Activists compare Mr. Chrétien's timidity in Beijing this week with Bill Clinton's 1998 China tour, during which the then U.S. president never missed an opportunity to tell the Chinese leaders to their faces that they needed to improve their rights record.

In a speech at the Chinese National Judges College yesterday, Mr. Chrétien said the rule of law must apply equally to all citizens. Foreign Affairs Minister John Manley and Liberal government spinners heralded the speech as an important statement on human rights.

Indeed, yesterday's speech is progress since Mr. Chrétien's first official visit to China in 1994, when rights issues were all but ignored, says Alex Neve, the Secretary General of the Canadian section of Amnesty International.

But Mr. Chrétien could have been more explicit about the kinds of changes Canada and other democracies want to see in China, Mr. Neve said.

Mr. Chrétien needs to raise specific examples with Chinese leaders about how religious groups and others are being denied their rights of free expression, he added.

The arrest and three-hour detention of two British Columbia students in Beijing yesterday for shouting slogans calling for a recognition of human rights in Tibet only highlights the fact that free expression is not yet an entrenched right in China, Mr. Neve said.

Mr. Chrétien's remarks about the importance of the rule of law are a worthy effort, but the fact remains the judiciary in China is still not independent, says Warren Allmand, a former Liberal MP who heads the Montreal-based group Rights and Democracy.

Mr. Allmand said that one of his associates has been in China for two years helping to train the judiciary and reports that the courts are still not open and judges still fear political retribution if they try to exert independence.

Mr. Allmand said he hopes that Mr. Chrétien will use his remaining time in China to make explicit the link between trade and human rights. Mr. Allmand noted that some of the very products China wants to sell to the world are made by "basically slave labour."

Mr. Chrétien's speech at the judges' school was intended primarily for domestic consumption back home in Canada, says Cheuk Kwan, chairman of the Toronto Association for Democracy in China.

The Prime Minister gave the game away a day earlier when he suggested that Canada is too small a country to be preaching to China, Mr. Kwan said. "He took away his own thunder."

As a leading industrial country with a high standard of living, a long history of helpful activism on the world stage, and status as a major player at the United Nations and in other international bodies, Canada should not shy away from talking bluntly and forcefully to the Chinese leaders about human rights, Mr. Kwan added.

Barbara McDougall, who was the external affairs minister in the Progressive Conservative government at the time of the Tiananmen Square massacre in 1989 and who now heads the Canadian Institute for International Affairs, said Mr. Chrétien should be careful when he suggests Canada has little influence with the Chinese.

That's inviting other countries to view Canada as a pushover in situations where Ottawa wants to take a firm position, she said.

Ms.

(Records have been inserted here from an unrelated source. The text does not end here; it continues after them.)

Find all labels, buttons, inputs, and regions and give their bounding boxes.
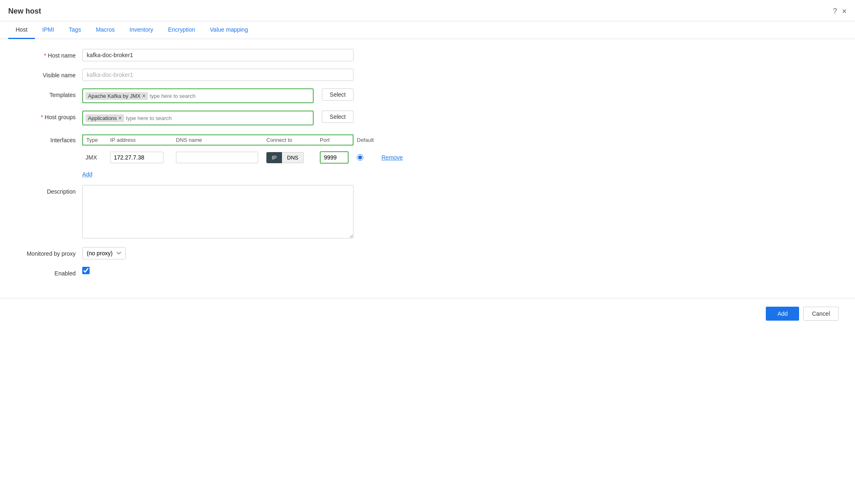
visible-name-input[interactable] (82, 69, 354, 81)
interface-port-input[interactable] (320, 151, 349, 164)
templates-label: Templates (16, 88, 82, 98)
host-group-tag-close[interactable]: × (118, 115, 122, 121)
host-name-input[interactable] (82, 49, 354, 61)
interfaces-type-header: Type (82, 134, 107, 146)
host-groups-search-input[interactable] (126, 115, 195, 121)
add-interface-link[interactable]: Add (82, 171, 92, 178)
template-tag: Apache Kafka by JMX × (86, 92, 148, 100)
host-groups-label: Host groups (16, 111, 82, 120)
enabled-label: Enabled (16, 267, 82, 277)
help-icon[interactable]: ? (833, 7, 837, 16)
dialog-title: New host (8, 7, 41, 21)
cancel-button[interactable]: Cancel (803, 307, 839, 321)
tab-encryption[interactable]: Encryption (161, 21, 203, 39)
templates-select-button[interactable]: Select (322, 88, 354, 101)
tab-ipmi[interactable]: IPMI (35, 21, 62, 39)
visible-name-label: Visible name (16, 69, 82, 79)
templates-tag-input[interactable]: Apache Kafka by JMX × (82, 88, 314, 103)
enabled-checkbox[interactable] (82, 267, 90, 274)
templates-search-input[interactable] (150, 93, 219, 99)
tab-host[interactable]: Host (8, 21, 35, 39)
interface-remove-link[interactable]: Remove (381, 154, 403, 161)
interfaces-default-header: Default (354, 135, 378, 145)
description-label: Description (16, 185, 82, 195)
interfaces-dns-header: DNS name (173, 134, 263, 146)
tab-macros[interactable]: Macros (88, 21, 122, 39)
tab-inventory[interactable]: Inventory (122, 21, 161, 39)
interface-row: JMX IP DNS (82, 147, 411, 168)
tabs-bar: Host IPMI Tags Macros Inventory Encrypti… (0, 21, 855, 39)
host-group-tag: Applications × (86, 114, 124, 122)
host-name-label: Host name (16, 49, 82, 59)
interface-dns-input[interactable] (176, 152, 258, 163)
tab-tags[interactable]: Tags (62, 21, 89, 39)
interfaces-port-header: Port (317, 134, 354, 146)
host-groups-tag-input[interactable]: Applications × (82, 111, 314, 125)
description-textarea[interactable] (82, 185, 354, 238)
interface-type: JMX (82, 153, 107, 162)
interfaces-ip-header: IP address (107, 134, 173, 146)
tab-value-mapping[interactable]: Value mapping (203, 21, 255, 39)
monitored-by-label: Monitored by proxy (16, 247, 82, 257)
host-groups-select-button[interactable]: Select (322, 111, 354, 123)
template-tag-close[interactable]: × (142, 93, 146, 99)
interfaces-connect-header: Connect to (263, 134, 317, 146)
interface-ip-input[interactable] (110, 152, 164, 163)
connect-dns-button[interactable]: DNS (282, 152, 303, 163)
interfaces-label: Interfaces (16, 133, 82, 143)
interfaces-header: Type IP address DNS name Connect to Port… (82, 133, 411, 147)
add-button[interactable]: Add (766, 307, 799, 321)
connect-ip-button[interactable]: IP (266, 152, 282, 163)
close-icon[interactable]: × (842, 7, 847, 16)
monitored-by-proxy-select[interactable]: (no proxy) (82, 247, 126, 259)
interface-default-radio[interactable] (357, 154, 363, 161)
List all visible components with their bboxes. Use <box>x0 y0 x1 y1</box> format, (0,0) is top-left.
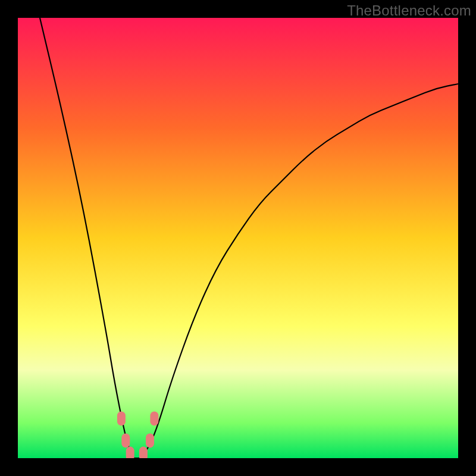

McDougall also said the recent publication of internal Chinese Communist Party documents showing that the leadership was divided on whether to crack down on Tiananmen protesters should be a lesson to foreign leaders.

One can never tell if strong statements on human rights might not strengthen the hand of liberal reformers within the Chinese leadership, she said.

Mr. Clinton's nine-day tour of China is remembered for the opportunities the U.S. leader had to speak directly to the Chinese public, including an appearance on a phone-in radio program and a televised news conference with Chinese President Jiang Zemin that became de facto a debate on human rights.

Mr. Chrétien is not being afforded the same opportunities.

Mr. Clinton's officials tried to depict his visit as a triumph for human rights. Yet human rights groups say the two years since have seen abuses as serious as any time since the Cultural Revolution.

So, if even the president of the United States doesn't seem to have an impact, how can the Canadian Prime Minister do any better?

"You can never second-guess yourself on something as basic as human rights," Mr. Kwan said.